Sejarah Parindra, Tokoh Parindra, dan Informasi Lengkapnya

Sejarah Parindra (Partai Indonesia Raya), Tokoh Parindra dan Perkembangannya

Parindra (Partai Indonesia Raya), merupakan partai yang tidak dapat lepas dari sejarah pergerakan nasional Indonesia. Maka dari itu akan kita bahas di sini. Pembahasan kali ini akan dijelaskan mengenai sejarah Parindra, latar belakang Parindra, perkembangan Parindra, serta para tokoh-tokoh pendiri Parindra.

Sejarah Parindra

Perjuangan radikal yang dilakukan oleh PKI (Partai Komunis Indonesia), IP (Indische Partij), dan PNI (Partai Nasional Indonesia) sudah mulai berakhir ketika pemerintahan kolonial Belanda melakukan penangkapan terhadap sejumlah tokoh-tokoh PNI. Selain itu, pemerintahan kolonial di bawah kepemimpinan Gubernur Jenderal de Jonge, melakukan pengawasan yang ketat.

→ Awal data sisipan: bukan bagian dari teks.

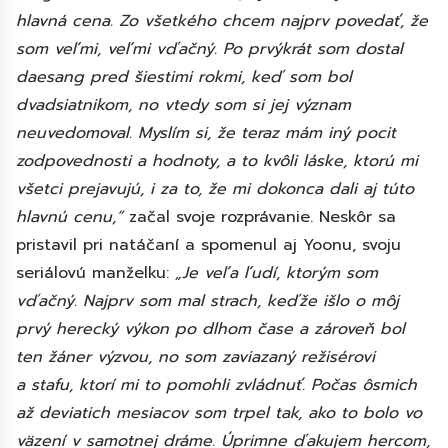
hlavná cena. Zo všetkého chcem najprv povedať, že
som veľmi, veľmi vďačný. Po prvýkrát som dostal
daesang pred šiestimi rokmi, keď som bol
dvadsiatnikom, no vtedy som si jej význam
neuvedomoval. Myslím si, že teraz mám iný pocit
zodpovednosti a hodnoty, a to kvôli láske, ktorú mi
všetci prejavujú, i za to, že mi dokonca dali aj túto
hlavnú cenu,“
začal svoje rozprávanie. Neskôr sa
pristavil pri natáčaní a spomenul aj Yoonu, svoju
seriálovú manželku:
„Je veľa ľudí, ktorým som
vďačný. Najprv som mal strach, keďže išlo o môj
prvý herecký výkon po dlhom čase a zároveň bol
ten žáner výzvou, no som zaviazaný režisérovi
a stafu, ktorí mi to pomohli zvládnuť. Počas ôsmich
až deviatich mesiacov som trpel tak, ako to bolo vo
väzení v samotnej dráme. Úprimne ďakujem hercom,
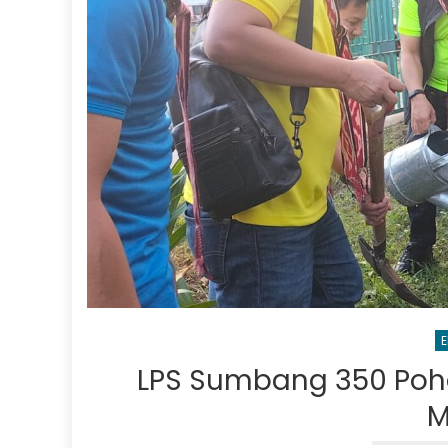
E
LPS Sumbang 350 Poh
M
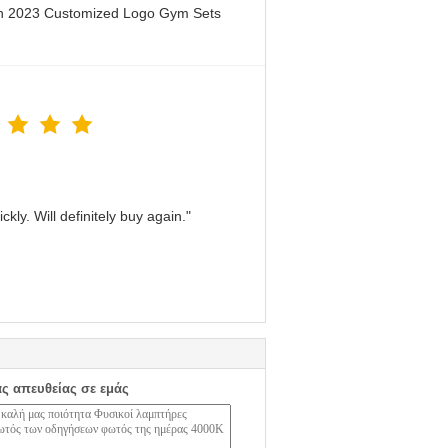
en 2023 Customized Logo Gym Sets
kly. Will definitely buy again."
ας απευθείας σε εμάς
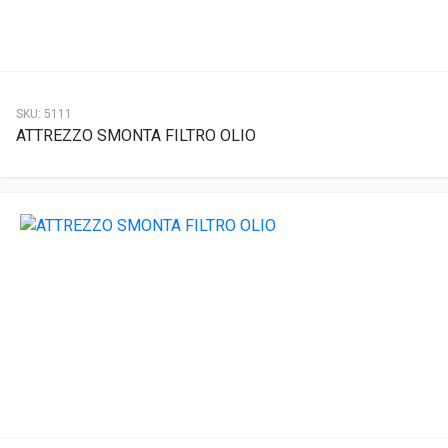
SKU:
5111
ATTREZZO SMONTA FILTRO OLIO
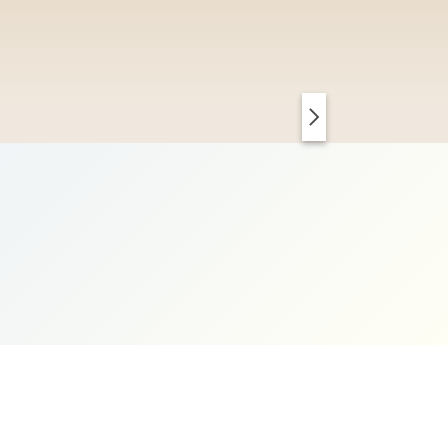
PARIS CHIC
KOPENHAGEN CLEAN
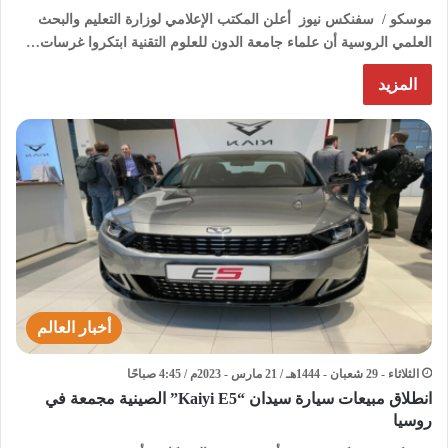
موسكو / سفنكس نيوز أعلن المكتب الإعلامي لوزارة التعليم والبحث
العلمي الروسية أن علماء جامعة الدون للعلوم التقنية ابتكروا غرسات…
المزيد
أخبار العالم
الثلاثاء - 29 شعبان - 1444هـ / 21 مارس - 2023م / 4:45 صباحًا
انطلاق مبيعات سيارة سيدان “Kaiyi E5” الصينية مجمعة في
روسيا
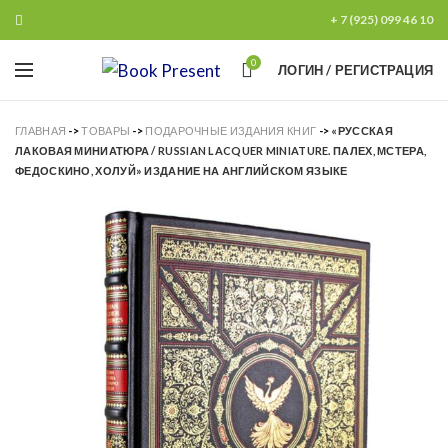
+ 7 (925) 099 46 10
0
ЛОГИН / РЕГИСТРАЦИЯ
ГЛАВНАЯ
->
ТОВАРЫ
->
ПОДАРОЧНЫЕ ИЗДАНИЯ КНИГ
->
«РУССКАЯ
ЛАКОВАЯ МИНИАТЮРА / RUSSIAN LACQUER MINIATURE. ПАЛЕХ, МСТЕРА,
ФЕДОСКИНО, ХОЛУЙ» ИЗДАНИЕ НА АНГЛИЙСКОМ ЯЗЫКЕ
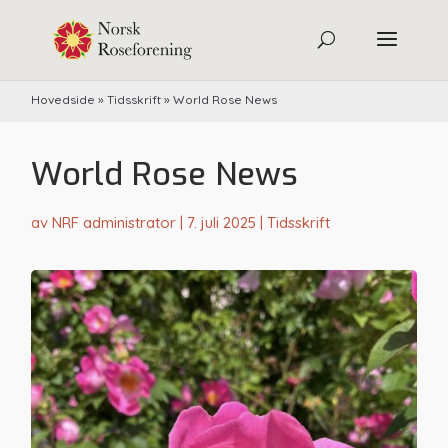
Hovedside
»
Tidsskrift
»
World Rose News
World Rose News
av
NRF administrator
|
7. juli 2025
|
Tidsskrift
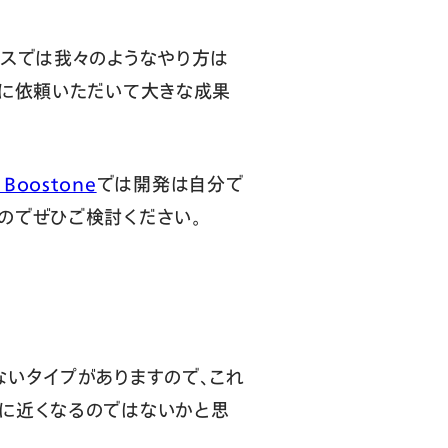
ースでは我々のようなやり方は
々に依頼いただいて大きな成果
 Boostone
では開発は自分で
のでぜひご検討ください。
ないタイプがありますので、これ
に近くなるのではないかと思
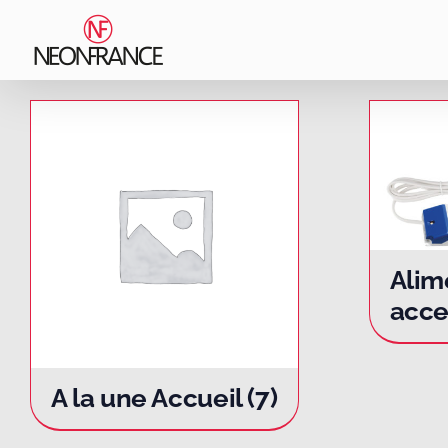
Passer
au
contenu
Alim
acce
A la une Accueil
(7)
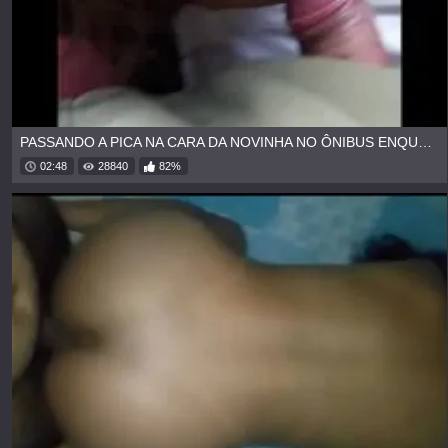
PASSANDO A PICA NA CARA DA NOVINHA NO ÔNIBUS ENQUANTO ELA DORME
02:48
28840
82%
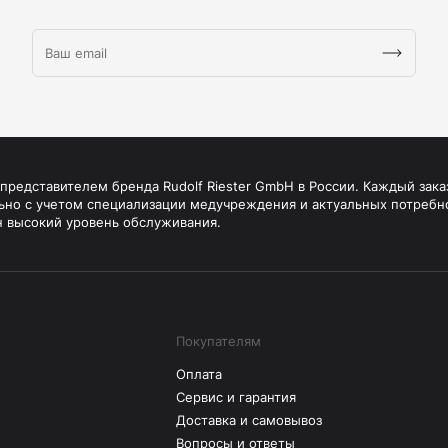
редставителем бренда Rudolf Riester GmbH в России. Каждый зака
ьно с учетом специализации медучреждения и актуальных потребн
н высокий уровень обслуживания.
Покупателям
Оплата
Сервис и гарантия
Доставка и самовывоз
Вопросы и ответы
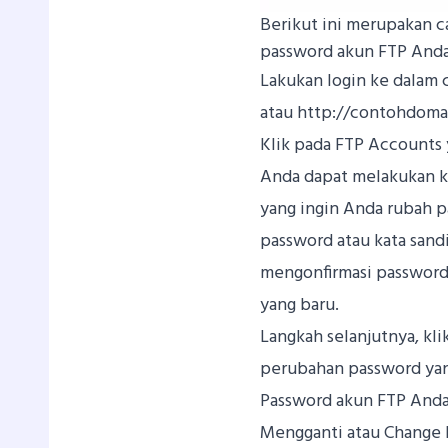
Berikut ini merupakan c
password akun FTP Anda
Lakukan login ke dalam
atau http://contohdoma
Klik pada FTP Accounts 
Anda dapat melakukan k
yang ingin Anda rubah p
password atau kata sand
mengonfirmasi password
yang baru.
Langkah selanjutnya, kl
perubahan password yan
Password akun FTP Anda 
Mengganti atau Change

Pengawasan yang ketat itu dilakukan terhadap organisasi-organisasi yang ada pada masa tersebut. Melihat kondisi ini, para tokoh-tokoh pergerakan kemudian mengubah garis perjuangannya. Dari yang sebelumnya bersifat radikal dan nonkooperasi kemudian menjadi moderat dan kooperasi dengan menempatkan wakil-wakilnya dalam volksraad (semacam parlemen di Hindia Belanda-pent).

Para Tokoh-Tokoh Pendiri Parindra

Berikut akan kita bahas juga siapa-siapa sajakah para tokoh pendiri Parindra. Parindra (Partai Indonesia Raya) merupakan salah satu organisasi yang bersifat moderat. Partai ini didirikan di kota Solo, Jawa Tengah, oleh dr.Sutomo, yaitu pada tanggal 26 Desember 1935. Parindra merupakan fusi, antara Budi Utomo, dan juga Partai Persatuan Bangsa Indonesia (PBI).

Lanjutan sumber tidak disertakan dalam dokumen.